- [Work request]:
When you give the entries again, keep every word as it stands and drop the pictures.

- [Provided data]:
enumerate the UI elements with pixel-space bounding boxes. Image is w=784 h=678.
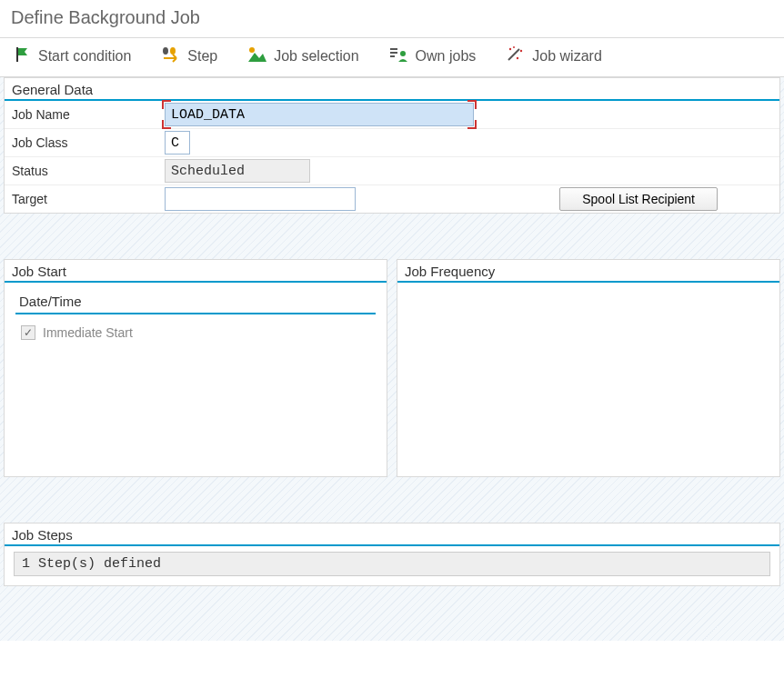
mountain-icon [246,45,266,67]
status-field [165,159,310,183]
flag-icon [13,45,31,67]
toolbar-label: Step [187,48,217,65]
spool-list-recipient-button[interactable]: Spool List Recipient [559,187,718,211]
target-input[interactable] [165,187,356,211]
toolbar-label: Own jobs [416,48,477,65]
field-label: Job Class [12,135,157,150]
svg-point-1 [163,47,168,55]
job-name-input[interactable] [165,103,474,126]
svg-point-10 [517,57,518,59]
subsection-title: Date/Time [10,288,381,313]
own-jobs-button[interactable]: Own jobs [388,45,477,67]
start-condition-button[interactable]: Start condition [13,45,131,67]
checkbox-label: Immediate Start [43,325,133,340]
toolbar-label: Start condition [38,48,131,65]
toolbar: Start condition Step Job selection Own j… [0,38,784,77]
svg-point-9 [509,48,511,50]
field-label: Status [12,164,157,178]
job-selection-button[interactable]: Job selection [246,45,358,67]
section-title: Job Frequency [397,260,779,283]
svg-rect-0 [16,47,18,62]
step-button[interactable]: Step [160,45,217,67]
job-wizard-button[interactable]: Job wizard [505,45,601,67]
checkmark-icon: ✓ [21,325,35,340]
svg-point-7 [400,51,406,56]
general-data-panel: General Data Job Name Job Class Status T… [4,77,780,214]
svg-rect-6 [390,55,395,57]
svg-rect-5 [390,52,397,54]
job-start-panel: Job Start Date/Time ✓ Immediate Start [4,259,387,477]
job-steps-panel: Job Steps 1 Step(s) defined [4,523,780,586]
field-label: Target [12,192,157,206]
person-list-icon [388,45,408,67]
steps-readout: 1 Step(s) defined [14,552,770,576]
svg-rect-4 [390,48,397,50]
section-title: General Data [5,78,779,101]
wand-icon [505,45,525,67]
footsteps-icon [160,45,180,67]
job-class-input[interactable] [165,131,190,155]
field-label: Job Name [12,107,157,122]
svg-point-3 [249,47,255,53]
section-title: Job Steps [5,523,779,546]
toolbar-label: Job selection [274,48,358,65]
svg-point-2 [170,47,176,55]
toolbar-label: Job wizard [532,48,601,65]
job-frequency-panel: Job Frequency [397,259,780,477]
svg-point-12 [513,46,515,48]
page-title: Define Background Job [0,0,784,38]
section-title: Job Start [5,260,387,283]
svg-point-11 [520,50,522,52]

- [Response to this task]:
enumerate the UI elements with pixel-space bounding boxes. Image is w=784 h=678.
mountain-icon [246,45,266,67]
status-field [165,159,310,183]
flag-icon [13,45,31,67]
toolbar-label: Step [187,48,217,65]
spool-list-recipient-button[interactable]: Spool List Recipient [559,187,718,211]
target-input[interactable] [165,187,356,211]
toolbar-label: Own jobs [416,48,477,65]
field-label: Job Class [12,135,157,150]
svg-point-1 [163,47,168,55]
job-name-input[interactable] [165,103,474,126]
svg-point-10 [517,57,518,59]
subsection-title: Date/Time [10,288,381,313]
own-jobs-button[interactable]: Own jobs [388,45,477,67]
start-condition-button[interactable]: Start condition [13,45,131,67]
checkbox-label: Immediate Start [43,325,133,340]
toolbar-label: Start condition [38,48,131,65]
toolbar: Start condition Step Job selection Own j… [0,38,784,77]
svg-point-9 [509,48,511,50]
field-label: Status [12,164,157,178]
job-selection-button[interactable]: Job selection [246,45,358,67]
section-title: Job Frequency [397,260,779,283]
svg-rect-0 [16,47,18,62]
step-button[interactable]: Step [160,45,217,67]
job-wizard-button[interactable]: Job wizard [505,45,601,67]
checkmark-icon: ✓ [21,325,35,340]
svg-point-7 [400,51,406,56]
general-data-panel: General Data Job Name Job Class Status T… [4,77,780,214]
svg-rect-6 [390,55,395,57]
svg-rect-5 [390,52,397,54]
job-start-panel: Job Start Date/Time ✓ Immediate Start [4,259,387,477]
job-steps-panel: Job Steps 1 Step(s) defined [4,523,780,586]
field-label: Target [12,192,157,206]
person-list-icon [388,45,408,67]
steps-readout: 1 Step(s) defined [14,552,770,576]
svg-rect-4 [390,48,397,50]
section-title: General Data [5,78,779,101]
wand-icon [505,45,525,67]
footsteps-icon [160,45,180,67]
job-class-input[interactable] [165,131,190,155]
field-label: Job Name [12,107,157,122]
svg-point-3 [249,47,255,53]
section-title: Job Steps [5,523,779,546]
toolbar-label: Job selection [274,48,358,65]
svg-point-2 [170,47,176,55]
toolbar-label: Job wizard [532,48,601,65]
job-frequency-panel: Job Frequency [397,259,780,477]
svg-point-12 [513,46,515,48]
page-title: Define Background Job [0,0,784,38]
section-title: Job Start [5,260,387,283]
svg-point-11 [520,50,522,52]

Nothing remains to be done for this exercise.